Wegen der gestrigen Flatliners hören wir, was der Prophet zu Schuld und Sühne spricht (und morgen seine Bemerkungen zu Gut und Böse). Almustafa, der Erwählte, hat zwölf Jahre gewartet, dass sein Schiff kommen möge. Nun ist es da. Die Ältesten der Stadt bitten den Propheten, doch zu bleiben.
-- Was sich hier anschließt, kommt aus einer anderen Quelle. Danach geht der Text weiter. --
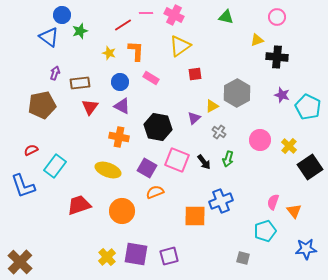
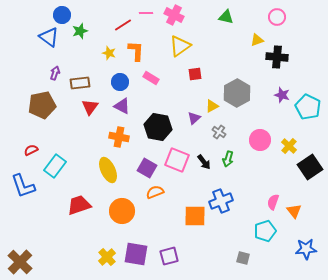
yellow ellipse at (108, 170): rotated 45 degrees clockwise
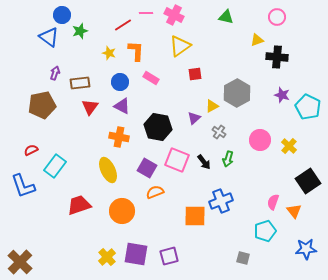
black square at (310, 167): moved 2 px left, 14 px down
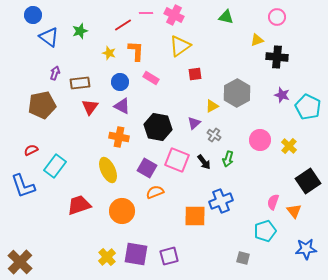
blue circle at (62, 15): moved 29 px left
purple triangle at (194, 118): moved 5 px down
gray cross at (219, 132): moved 5 px left, 3 px down
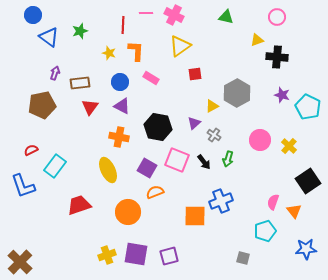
red line at (123, 25): rotated 54 degrees counterclockwise
orange circle at (122, 211): moved 6 px right, 1 px down
yellow cross at (107, 257): moved 2 px up; rotated 24 degrees clockwise
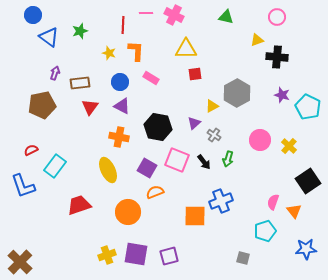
yellow triangle at (180, 46): moved 6 px right, 3 px down; rotated 35 degrees clockwise
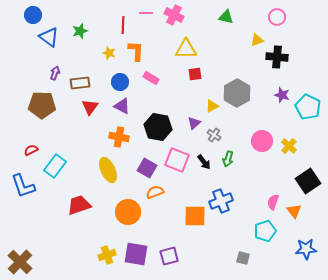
brown pentagon at (42, 105): rotated 12 degrees clockwise
pink circle at (260, 140): moved 2 px right, 1 px down
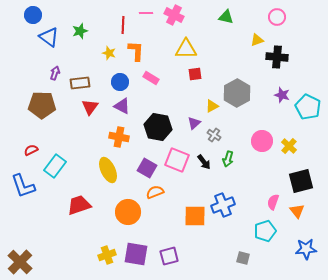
black square at (308, 181): moved 7 px left; rotated 20 degrees clockwise
blue cross at (221, 201): moved 2 px right, 4 px down
orange triangle at (294, 211): moved 3 px right
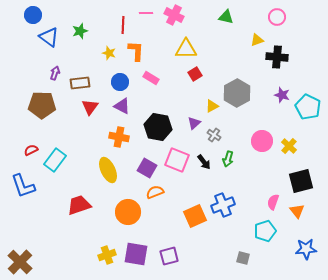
red square at (195, 74): rotated 24 degrees counterclockwise
cyan rectangle at (55, 166): moved 6 px up
orange square at (195, 216): rotated 25 degrees counterclockwise
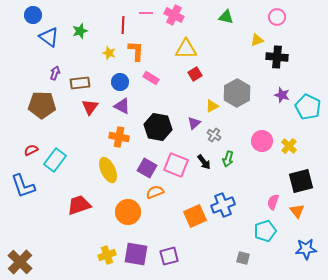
pink square at (177, 160): moved 1 px left, 5 px down
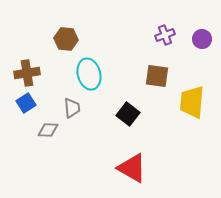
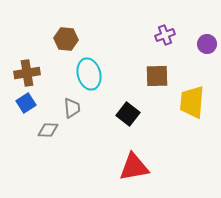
purple circle: moved 5 px right, 5 px down
brown square: rotated 10 degrees counterclockwise
red triangle: moved 2 px right, 1 px up; rotated 40 degrees counterclockwise
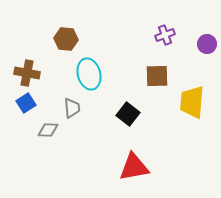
brown cross: rotated 20 degrees clockwise
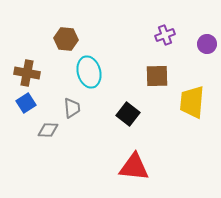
cyan ellipse: moved 2 px up
red triangle: rotated 16 degrees clockwise
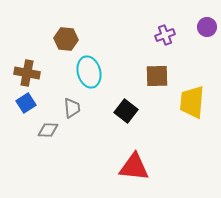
purple circle: moved 17 px up
black square: moved 2 px left, 3 px up
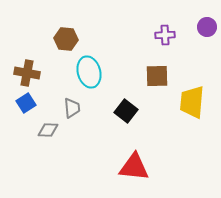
purple cross: rotated 18 degrees clockwise
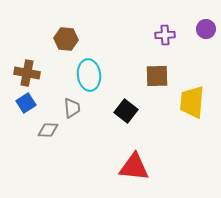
purple circle: moved 1 px left, 2 px down
cyan ellipse: moved 3 px down; rotated 8 degrees clockwise
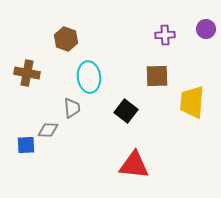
brown hexagon: rotated 15 degrees clockwise
cyan ellipse: moved 2 px down
blue square: moved 42 px down; rotated 30 degrees clockwise
red triangle: moved 2 px up
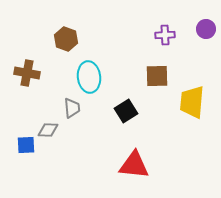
black square: rotated 20 degrees clockwise
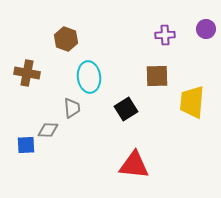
black square: moved 2 px up
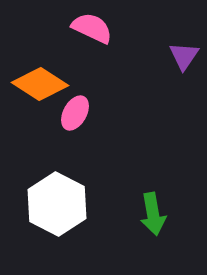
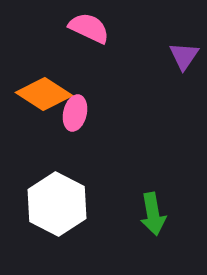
pink semicircle: moved 3 px left
orange diamond: moved 4 px right, 10 px down
pink ellipse: rotated 16 degrees counterclockwise
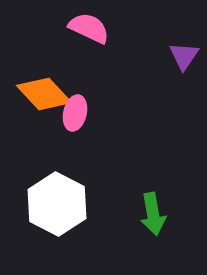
orange diamond: rotated 14 degrees clockwise
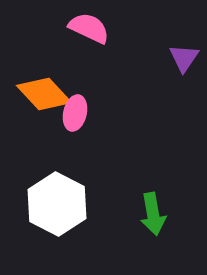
purple triangle: moved 2 px down
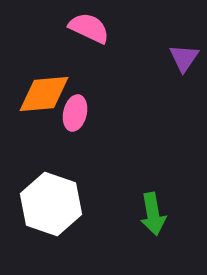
orange diamond: rotated 52 degrees counterclockwise
white hexagon: moved 6 px left; rotated 8 degrees counterclockwise
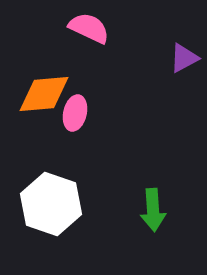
purple triangle: rotated 28 degrees clockwise
green arrow: moved 4 px up; rotated 6 degrees clockwise
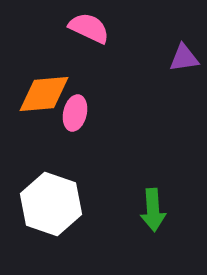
purple triangle: rotated 20 degrees clockwise
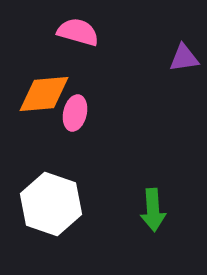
pink semicircle: moved 11 px left, 4 px down; rotated 9 degrees counterclockwise
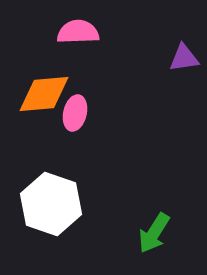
pink semicircle: rotated 18 degrees counterclockwise
green arrow: moved 1 px right, 23 px down; rotated 36 degrees clockwise
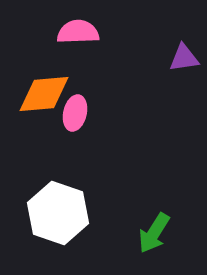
white hexagon: moved 7 px right, 9 px down
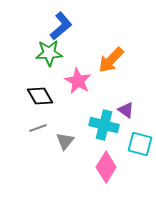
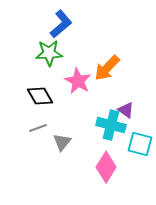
blue L-shape: moved 2 px up
orange arrow: moved 4 px left, 8 px down
cyan cross: moved 7 px right
gray triangle: moved 3 px left, 1 px down
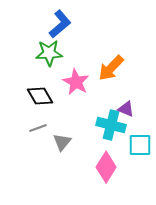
blue L-shape: moved 1 px left
orange arrow: moved 4 px right
pink star: moved 2 px left, 1 px down
purple triangle: moved 1 px up; rotated 12 degrees counterclockwise
cyan square: moved 1 px down; rotated 15 degrees counterclockwise
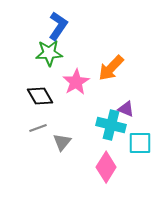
blue L-shape: moved 2 px left, 2 px down; rotated 16 degrees counterclockwise
pink star: rotated 12 degrees clockwise
cyan square: moved 2 px up
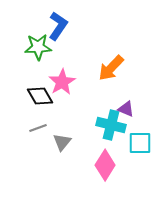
green star: moved 11 px left, 6 px up
pink star: moved 14 px left
pink diamond: moved 1 px left, 2 px up
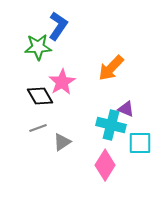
gray triangle: rotated 18 degrees clockwise
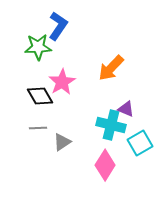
gray line: rotated 18 degrees clockwise
cyan square: rotated 30 degrees counterclockwise
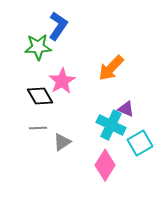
pink star: moved 1 px up
cyan cross: rotated 12 degrees clockwise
Die Seherin Almitra jedoch begreift, dass er gehen muss; dann bittet sie ihn so poetisch:
Daher mach, dass wir uns selbst erkennen, und sage uns alles, was dir gezeigt wurde von dem, was zwischen Geburt und Tod ist.
Von Schuld und Sühne
Dann trat einer der Richter der Stadt vor und sagte:
Sprich uns von Schuld und Sühne.
Und er antwortete und sagte:
Wenn euer Geist mit dem Wind wandert,
Begeht ihr, allein und unbewacht, ein Unrecht an
anderen und dadurch an euch selber.
Und für dieses begangene Unrecht müsst ihr am Tor
der Seligen anklopfen und eine Weile unbeachtet warten.
Wie der Ozean ist das Göttliche in euch;
Es bleibt ewig unbefleckt.
Und wie der Äther erhebt es nur die Beflügelten.
Wie die Sonne auch ist das Göttliche in euch;
Es kennt nicht die Gänge des Maulwurfs, noch sucht
es die Höhlen der Schlange.
Doch das Göttliche wohnt nicht allein in eurem Sein.
Vieles in euch ist noch Mensch, und vieles in euch ist
noch nicht Mensch, (…)
Und von dem Menschen in euch möchte ich jetzt
sprechen. (…)
Oft habe ich euch von einem, der ein Unrecht begeht,
reden hören, als sei er nicht einer von euch, sondern
ein Fremder und ein Eindringling in eure Welt.
Aber ich sage euch, selbst wie der Heilige und
Rechtschaffene nicht über das Höchste hinaussteigen
kann, das in jedem von euch ist,
so kann der Böse und Schwache nicht tiefer fallen als
das Niedrigste, das auch in euch ist.
Und wie ein einzelnes Blatt nicht ohne das stille Wissen
des ganzen Baumes vergilbt,
so kann auch der Übeltäter kein Unrecht tun ohne
den verborgenen Willen vn euch allen.
Wie in einer Prozession geht ihr zusammen eurem
göttlichen Ich entgegen.
Ihr seid der Weg und die Reisenden. (…)
Und noch dies, mögen die Worte euch auch schwer
auf dem Herzen liegen:
Der Ermordete ist nicht ohne Verantwortung an seiner
Ermordung,
Und der Beraubte nicht schuldlos an seiner Beraubung.
Der Rechtschaffene ist nicht unschuldig an den Taten
des Bösen,
Und der mit sauberen Händen ist nicht rein von den
Taten des Missetäters.
Ja, der Schuldige ist oft das Opfer des Geschädigten.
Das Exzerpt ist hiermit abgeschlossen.